Neurology associations have developed curricula in the US and UK as a “must-know” guideline for students and residents. [20, 21] The major benefits of these endeavours are to set a minimum standard across medical schools and provide clear objectives to which students can aspire. This helps develop recognition of common neurological presentations and the acquisition of essential clinical skills. It is for this reason that the development of a uniform neurology curriculum adopted through all medical school programs across Australia may also alleviate neurophobia.

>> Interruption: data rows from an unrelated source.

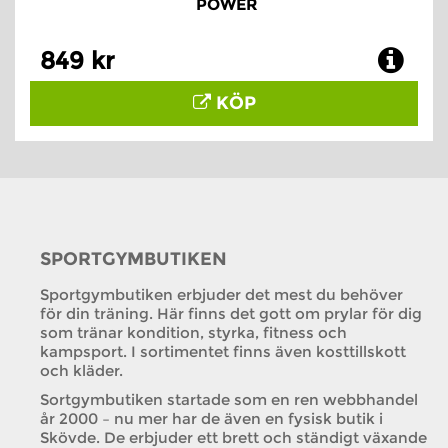
POWER
849 kr
KÖP
SPORTGYMBUTIKEN
Sportgymbutiken erbjuder det mest du behöver
för din träning. Här finns det gott om prylar för dig
som tränar kondition, styrka, fitness och
kampsport. I sortimentet finns även kosttillskott
och kläder.
Sortgymbutiken startade som en ren webbhandel
år 2000 – nu mer har de även en fysisk butik i
Skövde. De erbjuder ett brett och ständigt växande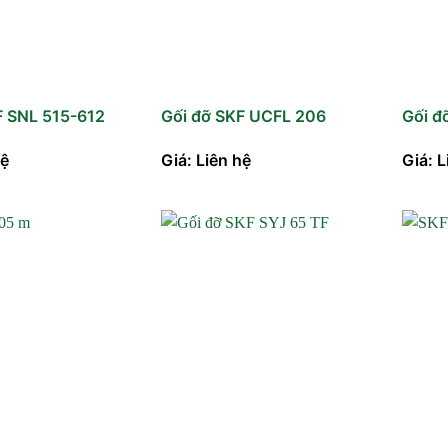
F SNL 515-612
Gối đỡ SKF UCFL 206
Gối đ
hệ
Giá: Liên hệ
Giá: L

The responsibility to engage or seek learning opportunities in neurology, to combat neurophobia, nevertheless lies with the students. Students’ own motivation is vital in seeking improvement. It is often hardest to motivate students who find neurology boring and thus fail to engage with the subject. Nevertheless, interest often picks up once students feel more competent in the area. To help improve knowledge and skills in neurology, students can now use a variety of resources apart from textbooks and journals to complement their clinical neurology exposure. One growing trend in the US is the use of online learning and resources for neurology. A variety of online resources supplementing bedside learning and didactic teaching (e.g. lectures) is beneficial to students because of the active learning process they promote. This involves integrating the acquisition of information, placing it in context and then using it practically in patient encounters.  Therefore, medical schools should experiment with novel resources and teaching techniques that students will find useful – ‘virtual neurological patients’, video tutorials and neuroanatomy teaching computer programmes are all potential modern teaching tools. This new format of electronic teaching is one way to engage students who otherwise are uninterested in neurology. In conclusion, recognising the early signs of neurophobia is important for medical students and teachers alike. Once it is diagnosed, it is the responsibility of both student and teacher to minimise the burden of disease.
The author would like to thank May Wong for editing and providing helpful suggestions for an earlier draftof the article.